Landowners who enroll in CRP make a 10- or 15-year commitment and those in midcontract can’t just plant corn on CRP acres without consequence.

“I’m not going to take mine out,” Rosenthal says of his CRP acres. “Probably people won’t take it out and pay the penalty if they haven’t been in very long, but they might not re-enroll (at the contract’s end).”

Rosenthal is a pheasant hunter and habitat coordinator for Sangamon County Pheasants Forever. He runs a hunting preserve on some of his CRP acres. “So it’s a big benefit for us,” he says.

Still, with corn prices pushing higher along with land rental rates, landowners will be crunching the numbers.

“There is no question that as land automatically expires that farmers are going to be making some hard decisions based on the money,” says Dave Nomsen, vice-president of governmental affairs for Pheasants Forever.

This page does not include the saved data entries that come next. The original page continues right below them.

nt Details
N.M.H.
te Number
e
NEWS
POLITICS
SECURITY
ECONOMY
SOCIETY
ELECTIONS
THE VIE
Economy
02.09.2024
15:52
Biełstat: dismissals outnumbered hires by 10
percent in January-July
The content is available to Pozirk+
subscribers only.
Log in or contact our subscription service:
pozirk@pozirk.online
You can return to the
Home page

“We need to find a way so that CRP and all the incentive-based, voluntary programs remain economically viable and attractive during strong markets like we are experiencing now.”

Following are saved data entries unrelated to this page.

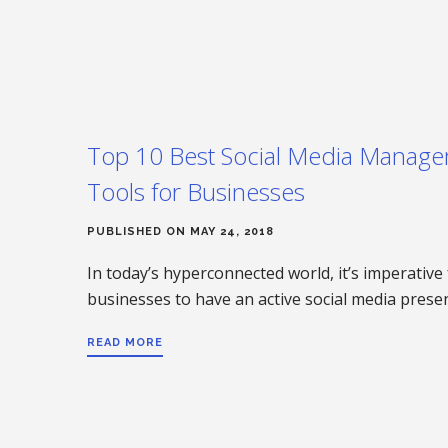
Top 10 Best Social Media Manag
Tools for Businesses
PUBLISHED ON MAY 24, 2018
In today’s hyperconnected world, it’s imperative 
businesses to have an active social media pres
READ MORE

Nomsen says congressional leaders already have pledged support for CRP when the 2007 farm bill is authorized.

Senate Agriculture Committee Chairman Tom Harkin, D-Iowa, and U.S. House Agriculture Committee Chairman Collin Peterson, D-Minn., appeared together at the annual Pheasant Fest, held last weekend in Des Moines, Iowa.

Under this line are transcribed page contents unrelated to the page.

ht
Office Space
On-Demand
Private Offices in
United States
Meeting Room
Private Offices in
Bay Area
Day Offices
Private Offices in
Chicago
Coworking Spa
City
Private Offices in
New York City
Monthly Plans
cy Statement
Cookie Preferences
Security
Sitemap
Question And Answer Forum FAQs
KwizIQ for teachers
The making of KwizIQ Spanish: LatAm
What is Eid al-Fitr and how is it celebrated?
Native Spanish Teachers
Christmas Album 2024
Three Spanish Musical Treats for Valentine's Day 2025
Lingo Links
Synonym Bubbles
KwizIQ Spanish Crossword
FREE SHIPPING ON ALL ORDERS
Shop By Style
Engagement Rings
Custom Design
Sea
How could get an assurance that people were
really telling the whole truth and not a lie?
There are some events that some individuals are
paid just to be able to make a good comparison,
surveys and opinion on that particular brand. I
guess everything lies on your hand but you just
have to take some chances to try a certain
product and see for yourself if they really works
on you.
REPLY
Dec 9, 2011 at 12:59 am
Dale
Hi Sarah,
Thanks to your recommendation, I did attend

“The bottom line from both of the chairmen was CRP has been an incredibly successful program and we’d like to see it continue and authorize it for at least the current 39.2 million acres,” Nomsen says.

Pyle says acres enrolled in conservation programs provide wildlife habitat, but also reduce soil erosion and protect water quality.

CRP acres returned to production would have to be farmed carefully.

“I think we would have some erosion and environmental problems, if sound conservation plans were not in place if those areas were returned to cropland,” he says.

“I think producers realize land is in CRP for a reason, and perhaps they can maximize their yields on their land for crop production that is not highly erodable.”